Cuando me entregaron en Hamburgo al primer amaestrador, reconocí rápidamente las dos posibilidades que se me presentaban: jardín zoológico o teatro de variedades. No lo dudé. Me dije: pon todas tus fuerzas para entrar en las varietés, esa es la salida; el jardín zoológico no es más que una nueva jaula con barrotes; si entras en él, estás perdido.
Y aprendí, señores. Ay, uno aprende lo que tiene que aprender; uno aprende cuando quiere una salida; uno aprende sin miramientos. Se vigila a sí mismo con el látigo, lacerándose ante la menor resistencia. La naturaleza de mono salió de mí dando tumbos y se fue, a tal punto que mi primer maestro casi se volvió simiesco él mismo, al rato tuvo que renunciar a las clases y ser internado en un manicomio. Por suerte volvió a salir poco después.
Pero yo agoté muchos maestros, algunos incluso en simultáneo. Cuando me sentí más seguro de mis capacidades, con la opinión pública siguiendo mis progresos y mi futuro que empezaba a brillar, yo mismo elegía a los maestros, los sentaba en cinco habitaciones contiguas y aprendía con todos al mismo tiempo, saltando ininterrumpidamente de una habitación a la otra.
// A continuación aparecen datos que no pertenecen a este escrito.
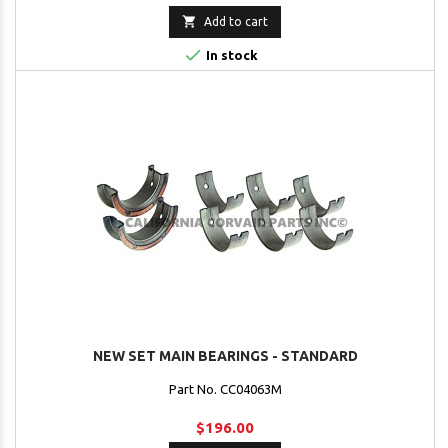

Add to cart

In stock
NEW SET MAIN BEARINGS - STANDARD
Part No. CC04063M
$196.00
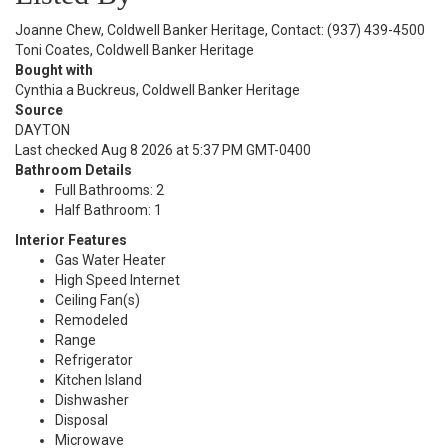
Joanne Chew, Coldwell Banker Heritage, Contact: (937) 439-4500
Toni Coates, Coldwell Banker Heritage
Bought with
Cynthia a Buckreus, Coldwell Banker Heritage
Source
DAYTON
Last checked Aug 8 2026 at 5:37 PM GMT-0400
Bathroom Details
Full Bathrooms: 2
Half Bathroom: 1
Interior Features
Gas Water Heater
High Speed Internet
Ceiling Fan(s)
Remodeled
Range
Refrigerator
Kitchen Island
Dishwasher
Disposal
Microwave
¡Qué progresos! ¡Qué penetración de los rayos del conocimiento desde todos lados en el cerebro que empieza a despertar! No lo niego: me hizo feliz. Pero también admito: no lo sobrestimaba, en aquel entonces ya no, así que cuánto menos ahora. Por medio de un esfuerzo que hasta el día de hoy no se ha repetido sobre la tierra, alcancé la educación media de un europeo. Tal vez eso no sería nada en sí, pero es algo en tanto que me ayudó a mí a salir de la jaula, procurándome esta salida especial, esta salida humana. Existe en alemán una expresión excelente: escabullirse entre los arbustos; eso es lo que hice, me escabullí entre los arbustos. No tenía otro camino, siempre presuponiendo que no se podía elegir la libertad.
Al echar una mirada retrospectiva a mi desarrollo y a la meta alcanzada hasta ahora, ni me quejo ni estoy satisfecho. Las manos en los bolsillos, la botella de vino sobre la mesa, a medias recostado y a medias sentado en la mecedora, miro por la ventana. Si viene visita, la recibo como corresponde. Mi agente está sentado en la antesala; si toco el timbre, viene y escucha lo que tengo para decir. Por la noche casi siempre hay función, y prácticamente no puedo ya superar mis éxitos. Si regreso tarde a casa de los banquetes, de sociedades científicas, de reuniones acogedoras, me espera una pequeña chimpancé semiamaestrada y me la paso bien con ella, a la manera de los monos. De día no la quiero ver; tiene en la mirada la locura del animal amaestrado y confundido; es algo que sólo yo reconozco, y que no puedo soportar.
En suma, he alcanzado lo que quería alcanzar. Que no se diga que no valió el esfuerzo. Por lo demás, no quiero la opinión de ninguna persona, sólo quiero difundir conocimientos, yo sólo informo, también a ustedes, distinguidos señores de la academia, sólo los he informado.
1 Zoológico de Hamburgo, fundado por el zoólogo (de animales y humanos) y traficante de animales Carl Hagenbeck. [Todas las notas son del traductor.]